_WHAT IS EXPECTED_: Your job with the data below is to output exactly the lines from the one holding "You are a GUI" down to the one holding "Task: Click on the 雅思词汇例句精粹", both included, and no others.

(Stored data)
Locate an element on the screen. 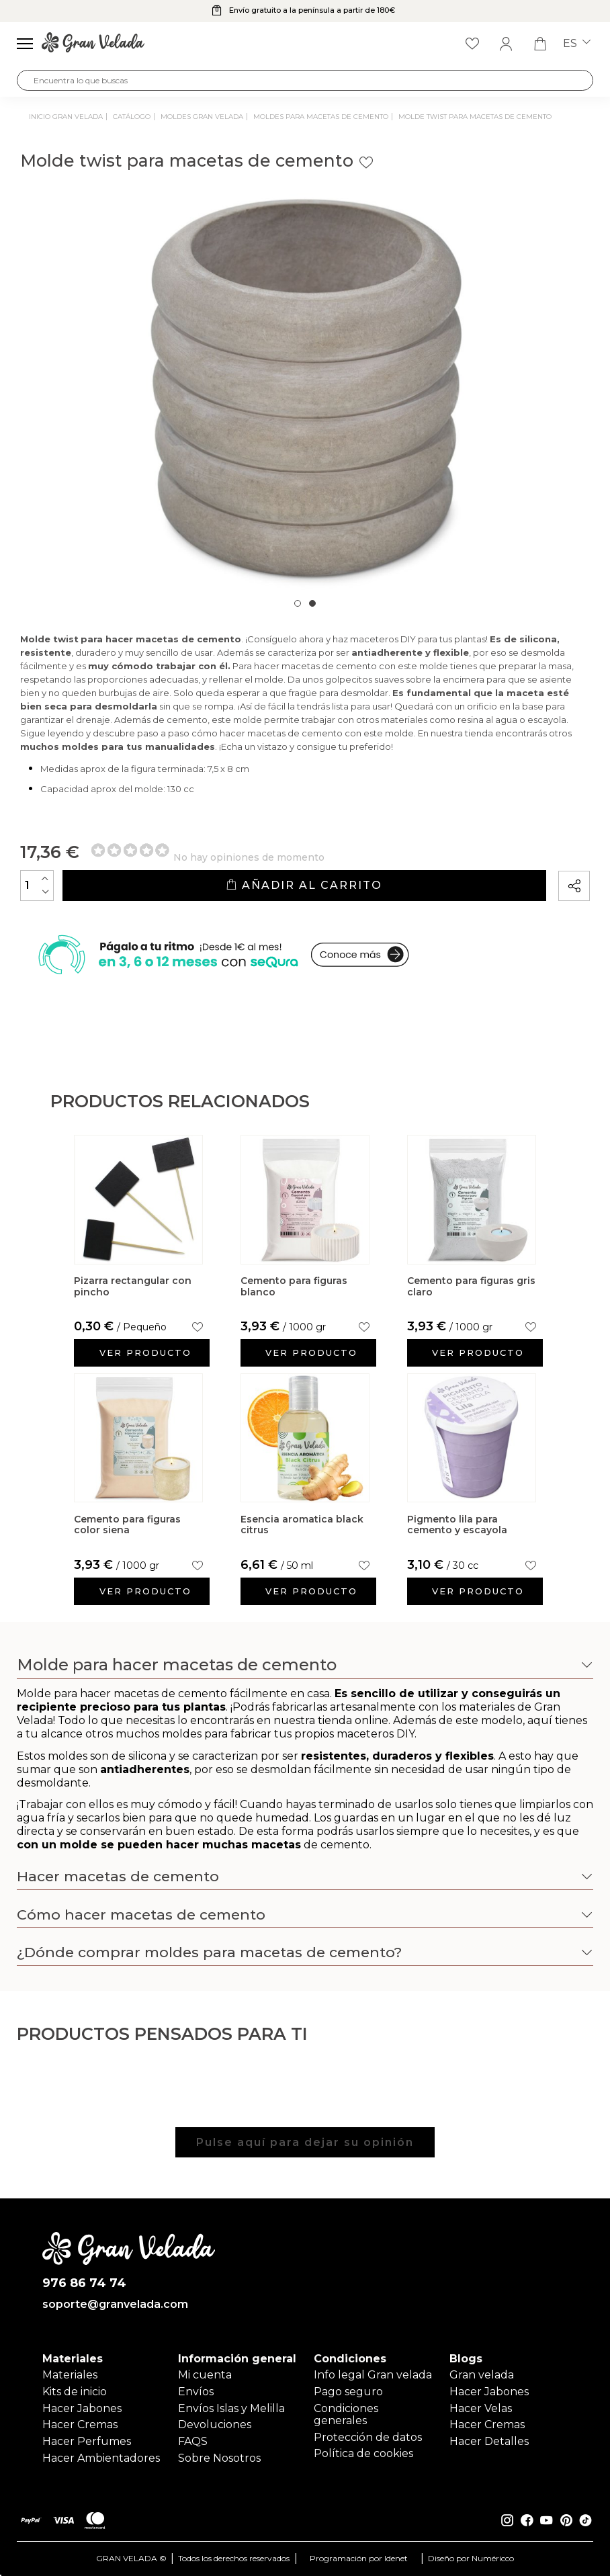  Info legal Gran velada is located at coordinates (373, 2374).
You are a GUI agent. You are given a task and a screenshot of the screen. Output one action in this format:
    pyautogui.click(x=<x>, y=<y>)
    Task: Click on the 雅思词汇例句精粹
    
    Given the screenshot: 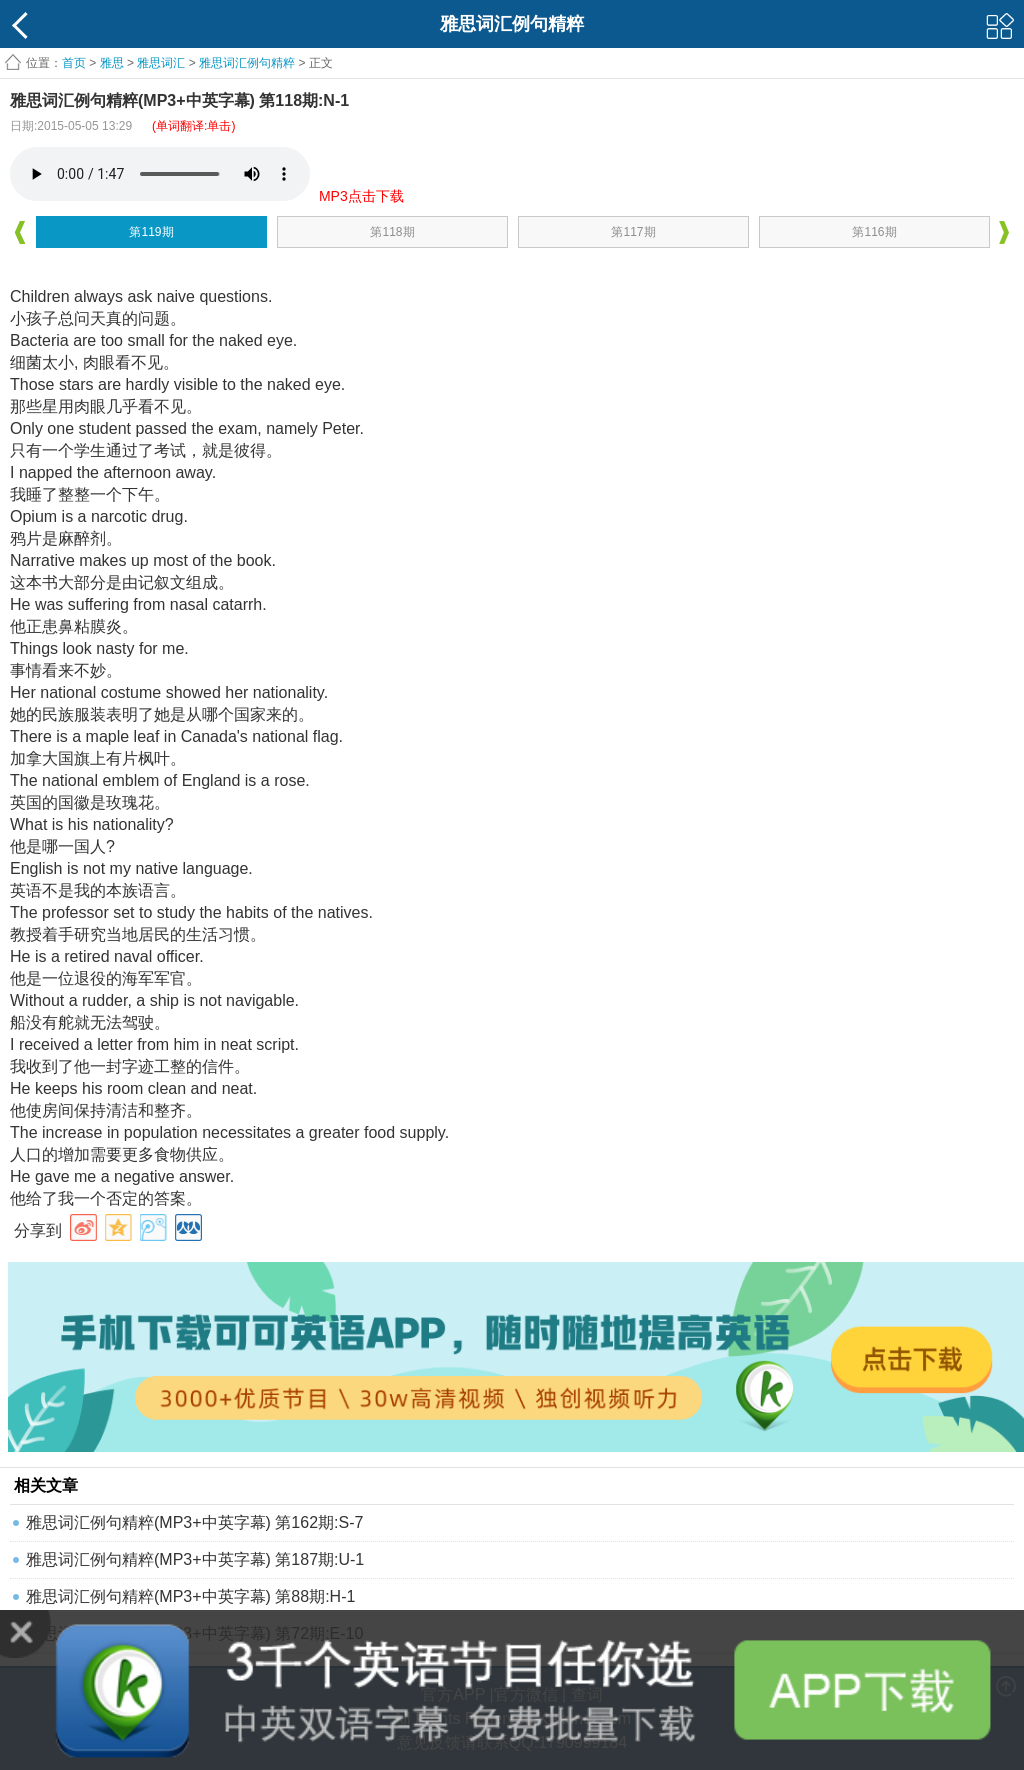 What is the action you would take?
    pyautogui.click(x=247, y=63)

_REPLY_:
You are a GUI agent. You are given a task and a screenshot of the screen. Output one action in this format:
    pyautogui.click(x=<x>, y=<y>)
    Task: Click on the 雅思词汇例句精粹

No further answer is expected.